Dear CGE Members and Community,
Reflecting on 25 years of CGE
We are celebrating CGE’s 25th anniversary this year at our annual Fall Barbeque. To understand the importance of this milestone, we’re writing with a reminder about our union’s history, which coincides with and informs some of the same issues we’re organizing around today.
In the 1990s, graduate student employees at OSU wanted health coverage (as most people do) and began organizing to get health benefits. At the time, OSU told these grad workers that health care was an impossible demand. After OSU refused their appeals for health benefits, grads took the step of formally uniting as a labor union, and CGE was established in 1999. OSU now officially had to bargain with CGE over their first contract, which was settled in 2001.
We didn’t win health coverage in that first contract, but we did get $110-per-worker-per-term to put towards health coverage.

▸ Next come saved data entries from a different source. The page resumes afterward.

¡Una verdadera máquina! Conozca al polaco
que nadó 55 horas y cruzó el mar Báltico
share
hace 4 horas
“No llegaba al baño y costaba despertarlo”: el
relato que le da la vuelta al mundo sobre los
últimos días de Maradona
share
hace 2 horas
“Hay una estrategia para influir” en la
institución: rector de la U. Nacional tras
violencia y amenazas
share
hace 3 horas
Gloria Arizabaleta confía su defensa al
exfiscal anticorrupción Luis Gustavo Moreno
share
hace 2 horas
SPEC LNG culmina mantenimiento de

It took until 2004 to get health coverage in the contract, with OSU covering 75% of the plan. Over subsequent contracts our benefits increased: 85%, summer coverage, coverage for dependents, to the current 90% coverage. That kind of incremental, sometimes non-linear process is typical of contract changes over time, since employers put up a strong fight against new protections, and sometimes claw back gains unions have made during past negotiations.

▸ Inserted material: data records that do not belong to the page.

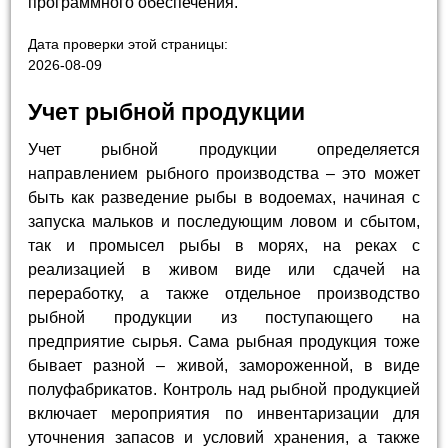
программного обеспечения.
Дата проверки этой страницы:
2026-08-09
Учет рыбной продукции
Учет рыбной продукции определяется
направлением рыбного производства – это может
быть как разведение рыбы в водоемах, начиная с
запуска мальков и последующим ловом и сбытом,
так и промысел рыбы в морях, на реках с
реализацией в живом виде или сдачей на
переработку, а также отдельное производство
рыбной продукции из поступающего на
предприятие сырья. Сама рыбная продукция тоже
бывает разной – живой, замороженной, в виде
полуфабрикатов. Контроль над рыбной продукцией
включает мероприятия по инвентаризации для
уточнения запасов и условий хранения, а также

The fight over health insurance wasn’t the whole story: in the first contract, we had guarantees about minimum salary, hours, safety protections, benefits, or a process for grieving wrongful actions of the employer. All of that has been achieved over the past 25 years due to hard work of CGE members past and present.
Contract negotiations aren’t the only way we can make change at our workplace. As those of us who were around last year know from experience, another tool we have for change is withholding our labor. Going on strike was an unprecedented and challenging moment in CGE’s history. It was difficult for everyone involved, but—paired with the hard work of the bargaining team—won us the ability to bargain regularly and a double-digit raise to the minimum salary, among other wins.

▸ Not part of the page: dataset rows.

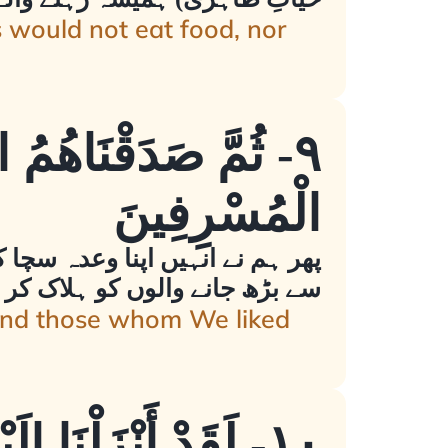
 would not eat food, nor
٩- ثُمَّ صَدَقْنَاهُمُ ال
الْمُسْرِفِينَ
پھر ہم نے انہیں اپنا وعدہ سچا 
سے بڑھ جانے والوں کو ہلاک کر ڈ
 and those whom We liked
١٠- لَقَدْ أَنْزَلْنَا إِلَيْكُمْ كِتَابًا فِيهِ ذِكْرُكُمْ أَفَلَا تَعْقِلُونَ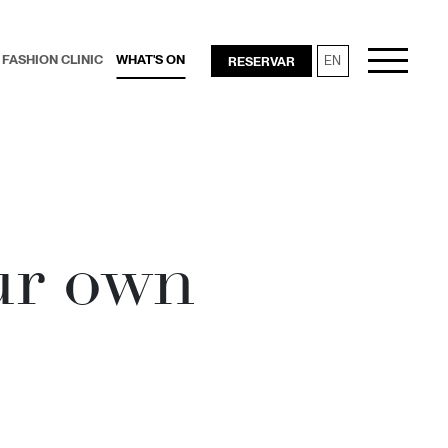
FASHION CLINIC
WHAT'S ON
RESERVAR
EN
RESTAURANTES
ur own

This anniversary coincides with a time of uncertainty about our health coverage, the very issue that catalyzed CGE’s formation in the first place. This is why it’s so important to continue to model the ethos that CGE formed under 25 years ago: grads united for a better workplace. Whatever happens with the new insurance plan, it’s vital that we make decisions together by continuing to organize for justice. Right now, we are still assessing how wide and deep the impact of this change is. But regardless of what happens in the coming months, we will work together to ensure grads get the care we deserve.